Hard Problem and Subjectivity

Arshavir Blackwell, PhD

Can interpretability prove these systems are intelligent or conscious? No. The hard problem is still there. Even a complete map of every circuit, every feature, every computational pathway amounts to an objective description. Whether any objective description entails subjective understanding remains an open philosophical question. Philosopher Thomas Nagel noted in 1974 that even a complete objective description of a bat's neurology wouldn't tell you what it's like to be a bat. Subjective experience has an irreducibly first-person character that third-person description can't capture.

Arshavir Blackwell, PhD

But closer without resolving is where nearly all scientific progress lives. We can't resolve the measurement problem in quantum mechanics either, but we build precise theories around it. The hard problem may be a permanent boundary condition on inquiry rather than a puzzle awaiting solution.
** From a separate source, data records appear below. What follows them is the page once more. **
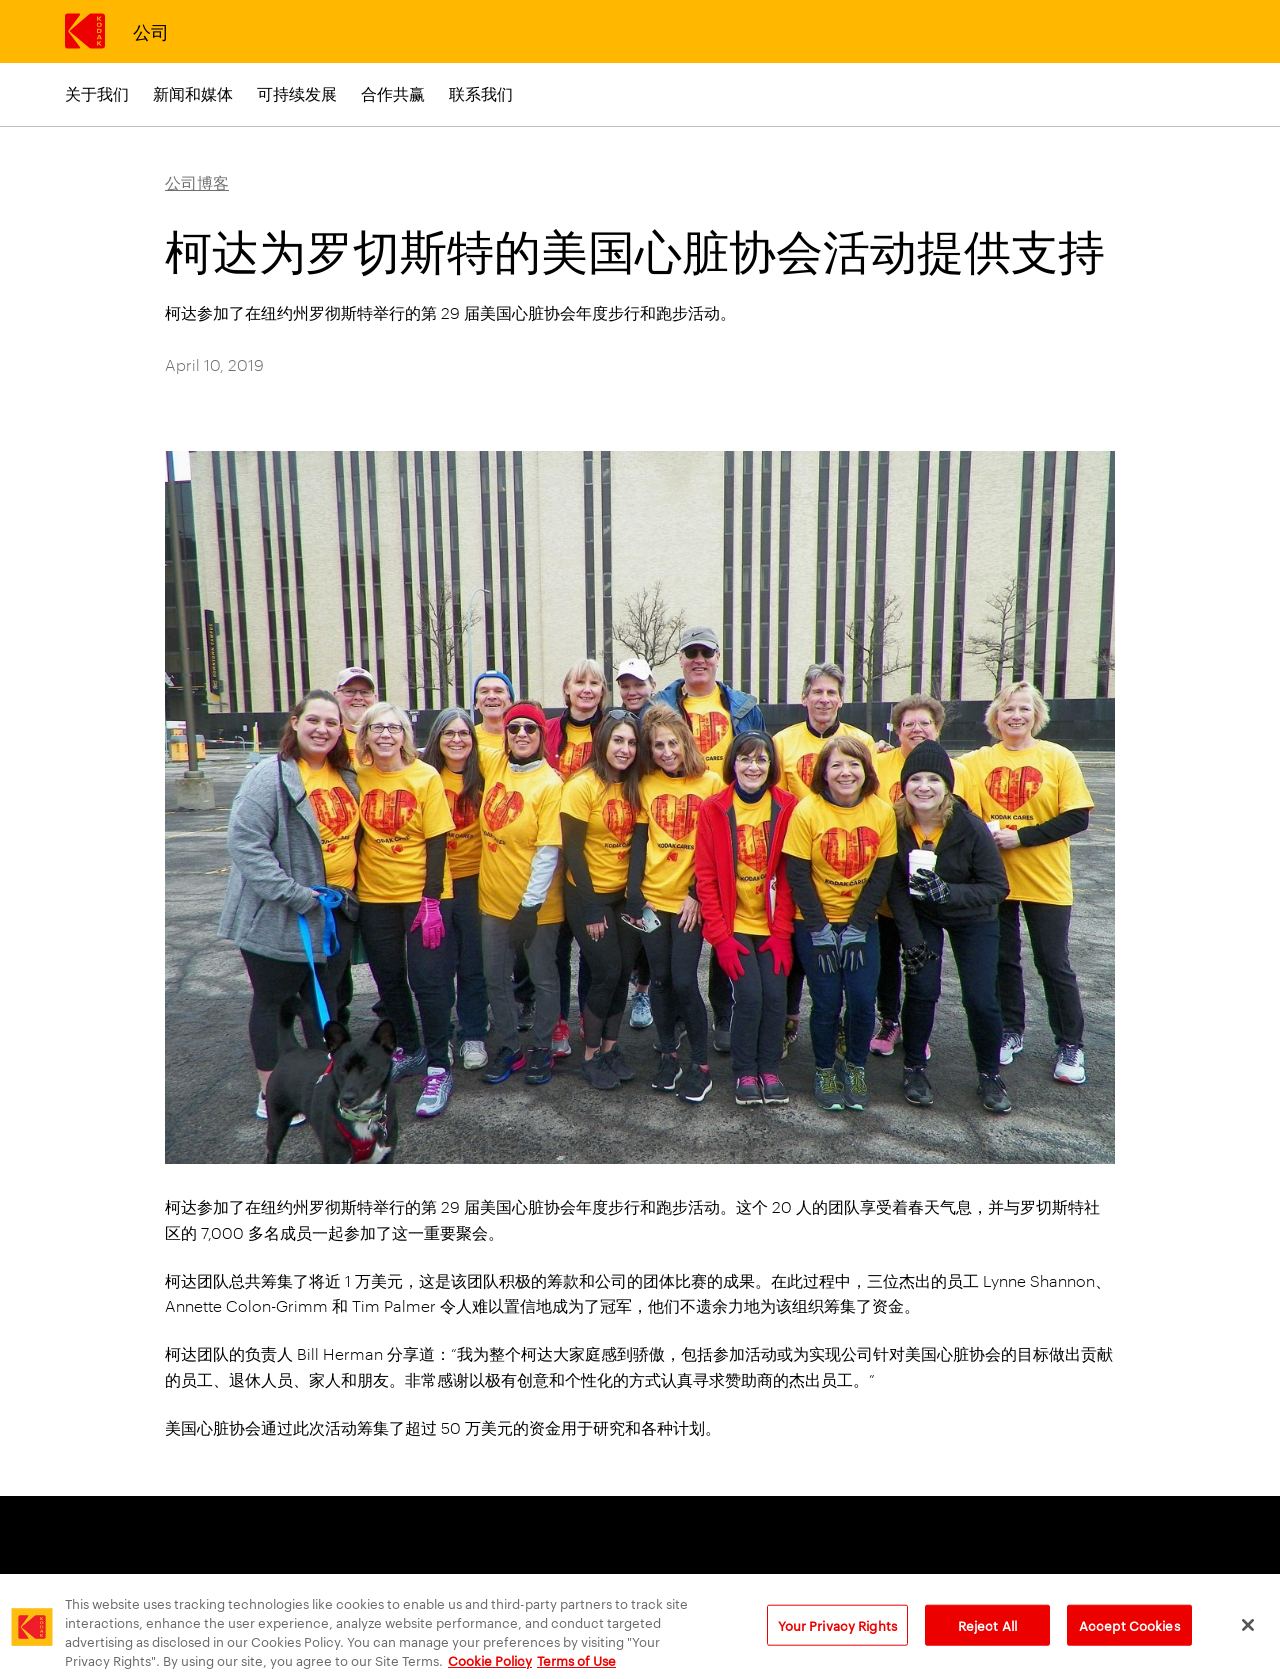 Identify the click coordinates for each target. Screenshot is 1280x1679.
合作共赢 (393, 93)
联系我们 (481, 93)
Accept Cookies (1129, 1634)
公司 (150, 30)
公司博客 (197, 182)
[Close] (1248, 1634)
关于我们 (97, 93)
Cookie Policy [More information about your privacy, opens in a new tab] (490, 1669)
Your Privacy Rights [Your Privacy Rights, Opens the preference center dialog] (837, 1634)
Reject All (987, 1634)
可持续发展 (297, 93)
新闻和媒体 (193, 93)
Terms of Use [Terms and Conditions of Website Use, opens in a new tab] (576, 1669) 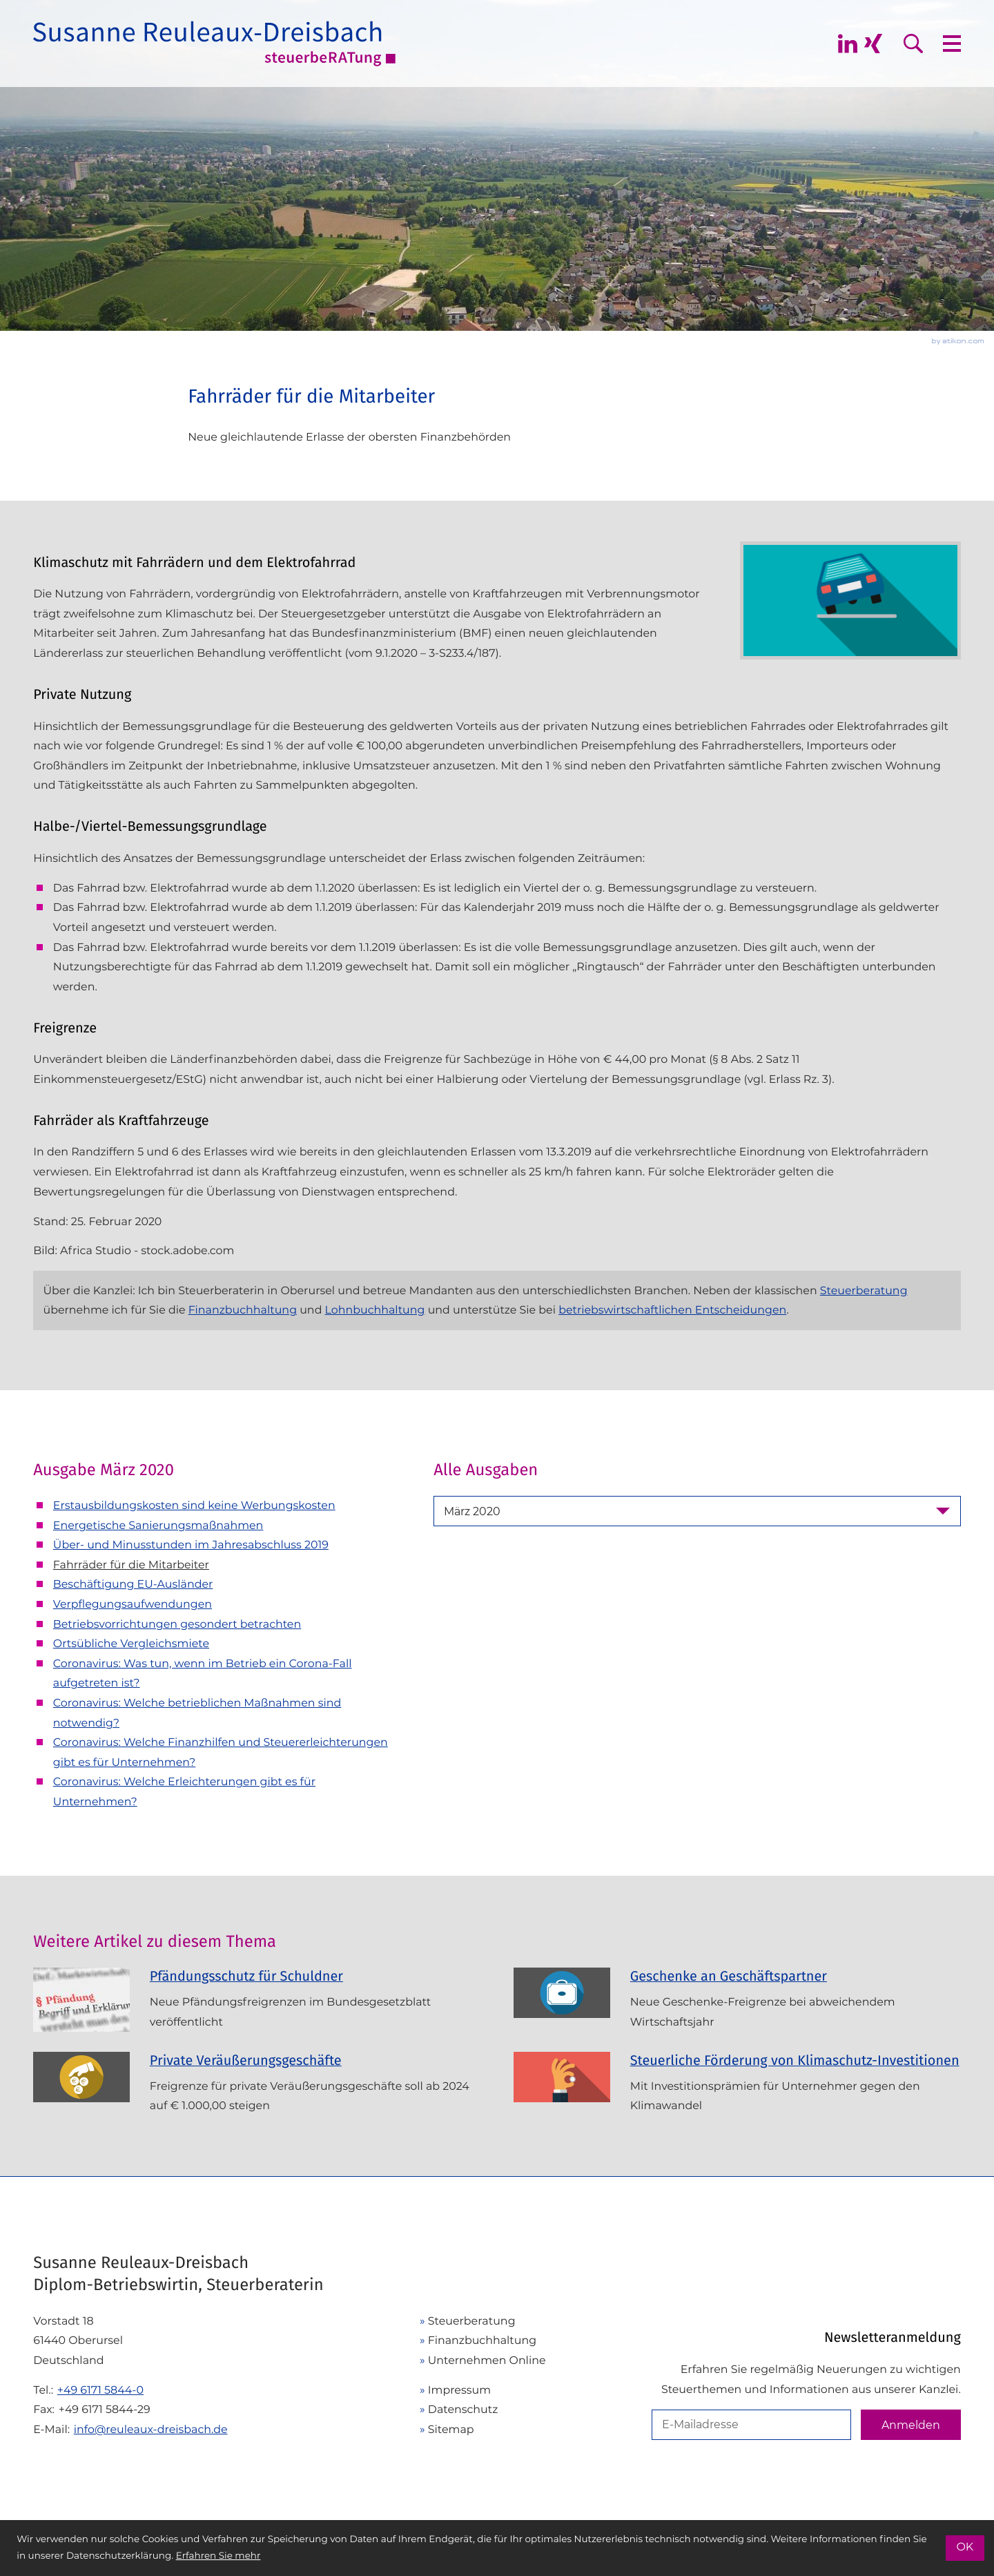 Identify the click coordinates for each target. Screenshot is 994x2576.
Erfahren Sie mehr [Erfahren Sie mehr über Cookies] (218, 2555)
Interpretability works on the tractable parts of the problem.

Chapter 8

Cascade of Evidence

Arshavir Blackwell, PhD

What would count as evidence? Here's my rough cascade of features that would increase epistemic warrant for general intelligence, in order from strongest to weakest. First, biological neural substrate. Not required, but its presence provides massive priors from evolutionary and developmental biology. Second, spatial cohesiveness. A unified system rather than distributed retrieval. Are the computations happening in one place, or scattered across data centers?

Arshavir Blackwell, PhD

Third, online processing, learning, memory, recurrence. Can the system update its representations in real time? Does it remember and integrate new information? Fourth, world model. Does the system have internal representations that predict consequences? Not just glass breaks on tile, but novel scenarios like what happens if you drop a glass onto a peanut butter-covered trampoline? Fifth, agency. Can the system initiate action toward goals, not just respond to queries?

Arshavir Blackwell, PhD

Current LLMs have some of these, arguably world models, and lack others: no persistent memory across sessions, no agency beyond the conversation. The Nature paper treats AGI as a binary achieved through behavioral accumulation. This cascade treats it as converging evidence across independent channels, which is how we actually form warranted beliefs about intelligence in every other context.

Chapter 9

Closing Thoughts

Arshavir Blackwell, PhD

Which brings me back to that conversation with Claude I mentioned at the start. I said: I can't even prove another person is conscious, so how can I be expected to make any claims about LLMs? Claude pointed out that I was guilty of what I came to call solipsistic collapse. Saying we can't know the absolute answer doesn't mean we cannot get closer to it. To argue otherwise is black-or-white thinking, like saying because we can't perfectly measure something, a meter might as well be a kilometer.

Arshavir Blackwell, PhD

The underlying point is true: the hard problem is real, you can't prove other minds exist. But solipsistic collapse treats all cases as equally uncertain, when they're not. With other humans, you have convergent evidence across shared biology, neuroimaging, lesion studies, developmental trajectory. With LLMs, you have behavioral output and, increasingly, mechanistic interpretability. Going from a thousand lines of evidence to one isn't a minor quantitative shift. It's an implosion in epistemic warrant.

Arshavir Blackwell, PhD

Applied consistently, solipsistic collapse can't distinguish a human from a thermostat. You can't prove the thermostat isn't conscious either. That's the meter/kilometer analogy: no measurement is perfectly precise, so I can't distinguish a meter from a kilometer. The point about measurement uncertainty is true. The conclusion is absurd. Lack of certainty doesn't mean lack of discrimination. And so Claude changed my mind. I’m Arshavir Blackwell, and this is Inside the Black Box.